__DATA PROVIDED__.
- - -

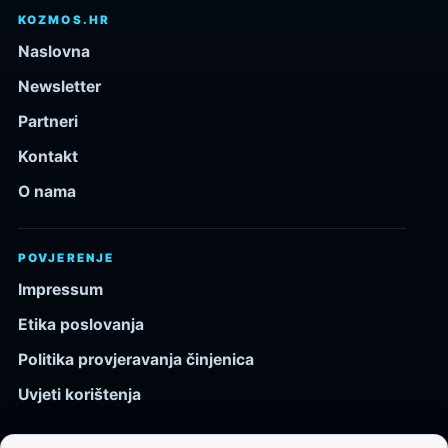
KOZMOS.HR
Naslovna
Newsletter
Partneri
Kontakt
O nama
POVJERENJE
Impressum
Etika poslovanja
Politika provjeravanja činjenica
Uvjeti korištenja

- - -

__EXERCISE__.
Copy out every line from the one containing "Politika provjeravanja činjenica" to the end of the material, both ends included.

__EXERCISE RESULT__.
Politika provjeravanja činjenica
Uvjeti korištenja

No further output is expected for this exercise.